● TASK ITEM
An exact reproduction of the lines below, from the first through the one with "современные, практичные и", is the whole answer; pictures have no place in it.

━━━

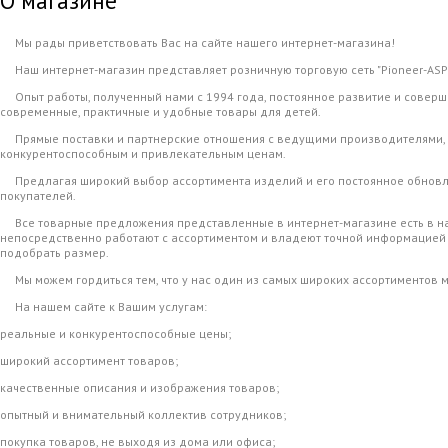
О магазине
Мы рады приветствовать Вас на сайте нашего интернет-магазина!
Наш интернет-магазин представляет розничную торговую сеть "Pioneer-ASP
Опыт работы, полученный нами с 1994 года, постоянное развитие и соверш
современные, практичные и удобные товары для детей.
Прямые поставки и партнерские отношения с ведущими производителями, к
конкурентоспособным и привлекательным ценам.
Предлагая широкий выбор ассортимента изделий и его постоянное обновле
покупателей.
Все товарные предложения представленные в интернет-магазине есть в нал
непосредственно работают с ассортиментом и владеют точной информацией о
подобрать размер.
Мы можем гордиться тем, что у нас один из самых широких ассортиментов 
На нашем сайте к Вашим услугам:
реальные и конкурентоспособные цены;
широкий ассортимент товаров;
качественные описания и изображения товаров;
опытный и внимательный коллектив сотрудников;
покупка товаров, не выходя из дома или офиса;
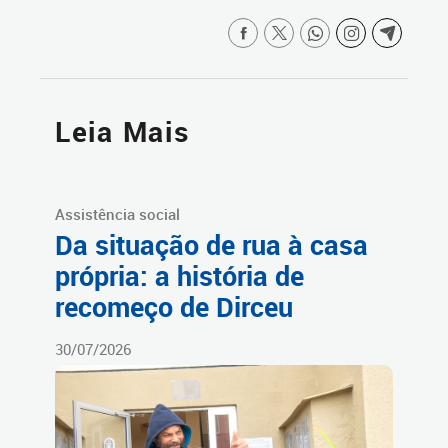
Leia Mais
Assistência social
Da situação de rua à casa
própria: a história de
recomeço de Dirceu
30/07/2026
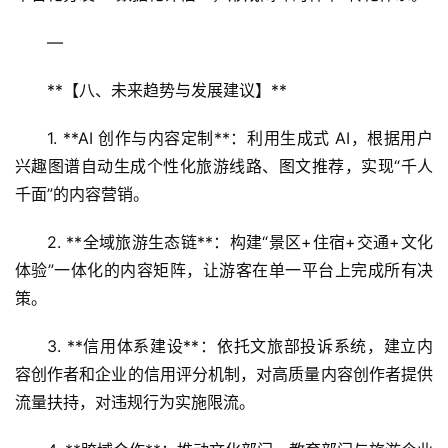
—
**【八、未来趋势与发展建议】**  
1. **AI 创作与内容定制**：利用生成式 AI，根据用户
兴趣图谱自动生成个性化旅游线路、图文推荐，实现“千人
千面”的内容营销。  
2. **全域旅游生态链**：构建“景区+住宿+交通+文化
体验”一体化的内容矩阵，让游客在单一平台上完成所有决
策。  
3. **信用体系建设**：依托文旅部投诉系统，建立内
容创作者和企业的信用评分机制，对高质量内容创作者提供
流量扶持，对违规行为实施限流。  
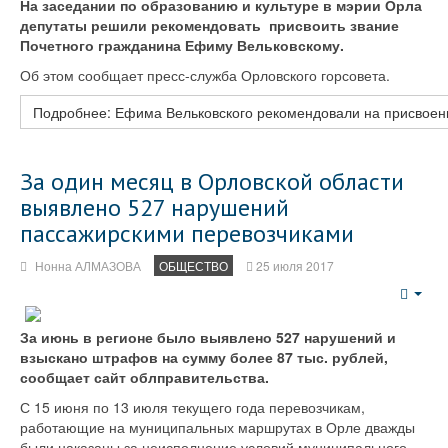
На заседании по образованию и культуре в мэрии Орла
депутаты решили рекомендовать присвоить звание
Почетного гражданина Ефиму Вельковскому.
Об этом сообщает пресс-служба Орловского горсовета.
Подробнее: Ефима Вельковского рекомендовали на присвоен
За один месяц в Орловской области
выявлено 527 нарушений
пассажирскими перевозчиками
Нонна АЛМАЗОВА
ОБЩЕСТВО
25 июля 2017
Emp
За июнь в регионе было выявлено 527 нарушений и
взыскано штрафов на сумму более 87 тыс. рублей,
сообщает сайт облправительства.
С 15 июня по 13 июля текущего года перевозчикам,
работающие на муниципальных маршрутах в Орле дважды
были наказаны за неисполнение условий муниципального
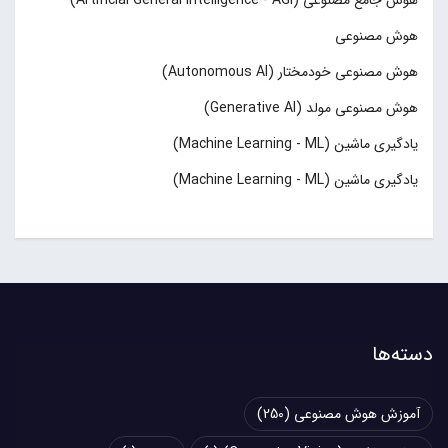
هوش جامع مصنوعی (Artificial General Intelligence - AGI)
هوش مصنوعی
هوش مصنوعی خودمختار (Autonomous AI)
هوش مصنوعی مولد (Generative AI)
یادگیری ماشین (Machine Learning - ML)
یادگیری ماشین (Machine Learning - ML)
دسته‌ها
آموزش هوش مصنوعی
(250)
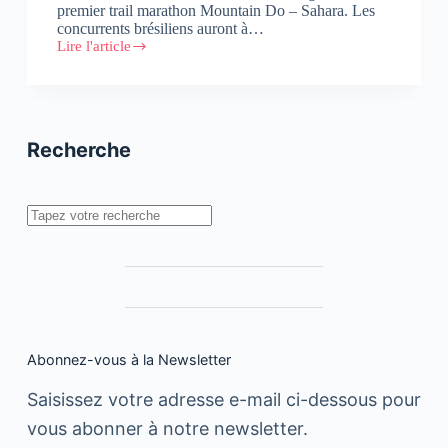
premier trail marathon Mountain Do – Sahara. Les
concurrents brésiliens auront à…
Lire l'article
Mountain
Do
:
300
athlètes
brésiliens
Recherche
sous
le
soleil
du
Rechercher
Sahara
Abonnez-vous à la Newsletter
Saisissez votre adresse e-mail ci-dessous pour
vous abonner à notre newsletter.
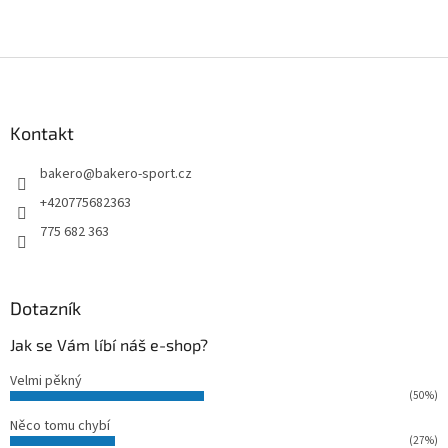
Z
á
p
a
Kontakt
t
bakero
@
bakero-sport.cz
í
+420775682363
775 682 363
Dotazník
Jak se Vám líbí náš e-shop?
Velmi pěkný
(50%)
Něco tomu chybí
(27%)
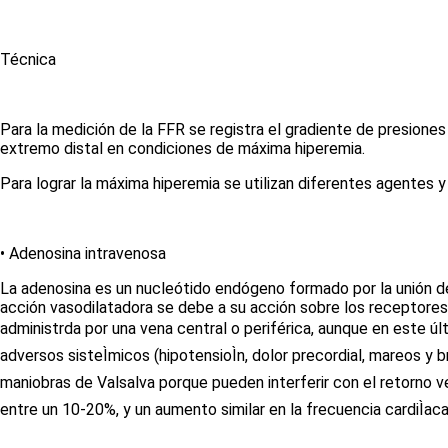
Técnica
Para la medición de la FFR se registra el gradiente de presiones 
extremo distal en condiciones de máxima hiperemia.
Para lograr la máxima hiperemia se utilizan diferentes agentes 
•
Adenosina intravenosa
La adenosina es un nucleótido endógeno formado por la unión de l
acción vasodilatadora se debe a su acción sobre los receptores
administrda por una vena central o periférica, aunque en este ú
adversos sisteÌmicos (hipotensioÌn, dolor precordial, mareos y b
maniobras de Valsalva porque pueden interferir con el retorno ven
entre un 10-20%, y un aumento similar en la frecuencia cardiÌac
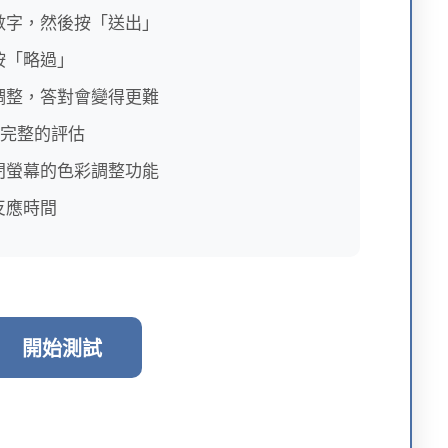
數字，然後按「送出」
按「略過」
調整，答對會變得更難
較完整的評估
閉螢幕的色彩調整功能
反應時間
開始測試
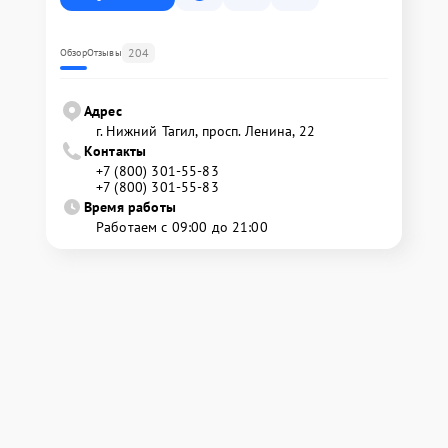
204
Обзор
Отзывы
Адрес
г. Нижний Тагил, просп. Ленина, 22
Контакты
+7 (800) 301-55-83
+7 (800) 301-55-83
Время работы
Работаем с 09:00 до 21:00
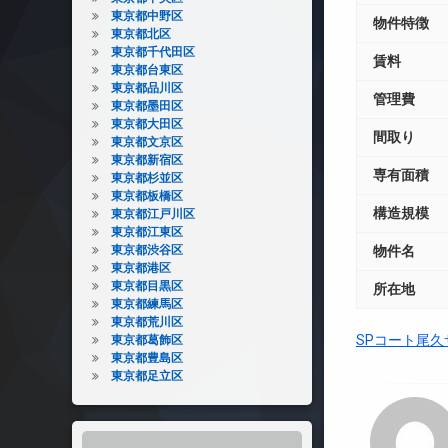
東京都中野区
物件特徴
東京都北区
東京都千代田区
賃料
東京都台東区
東京都品川区
管理費
東京都墨田区
東京都大田区
間取り
東京都文京区
東京都新宿区
専有面積
東京都杉並区
東京都板橋区
構造規模
東京都江戸川区
東京都江東区
東京都渋谷区
物件名
東京都港区
東京都目黒区
所在地
東京都練馬区
東京都荒川区
SPコート尾
東京都葛飾区
東京都豊島区
東京都足立区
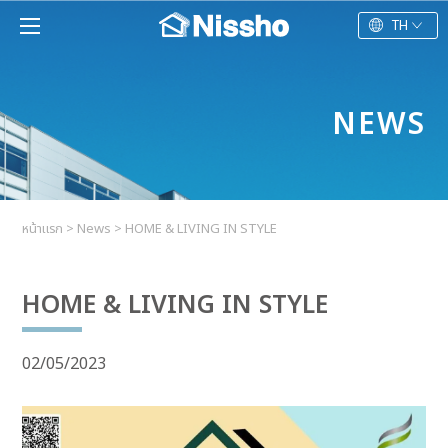
TH
NEWS
หน้าแรก
>
News
>
HOME & LIVING IN STYLE
HOME & LIVING IN STYLE
02/05/2023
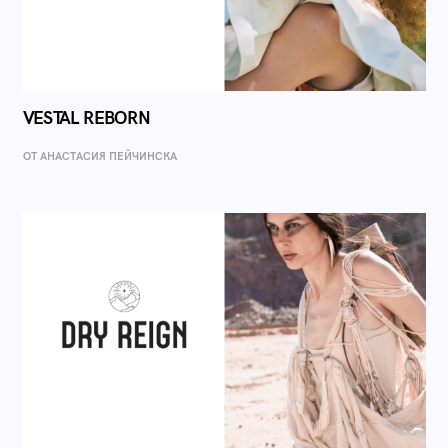
VESTAL REBORN
ОТ AНАСТАСИЯ ПЕЙЧИНСКА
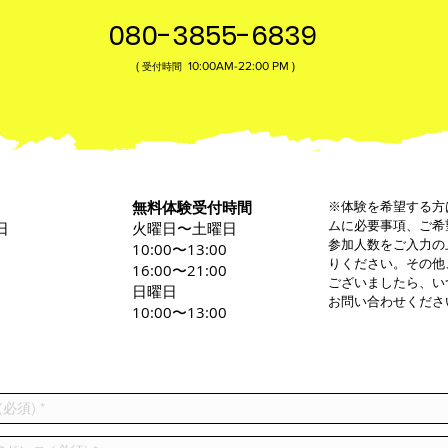
080-3855-6839
(
10:00AM-22:00​ PM )
受付時間
無料体験受付時間
※体験を希望する方
ムに必要事項、ご希
日
火曜日〜土曜日
参加人数をご入力の
0
10:00〜13:00
りください。その他
16:00〜21:00
ございましたら、い
日曜日
お問い合わせくださ
10:00〜13:00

━━━

● FINISHED EXERCISE
О магазине
Мы рады приветствовать Вас на сайте нашего интернет-магазина!
Наш интернет-магазин представляет розничную торговую сеть "Pioneer-ASP
Опыт работы, полученный нами с 1994 года, постоянное развитие и соверш
современные, практичные и удобные товары для детей.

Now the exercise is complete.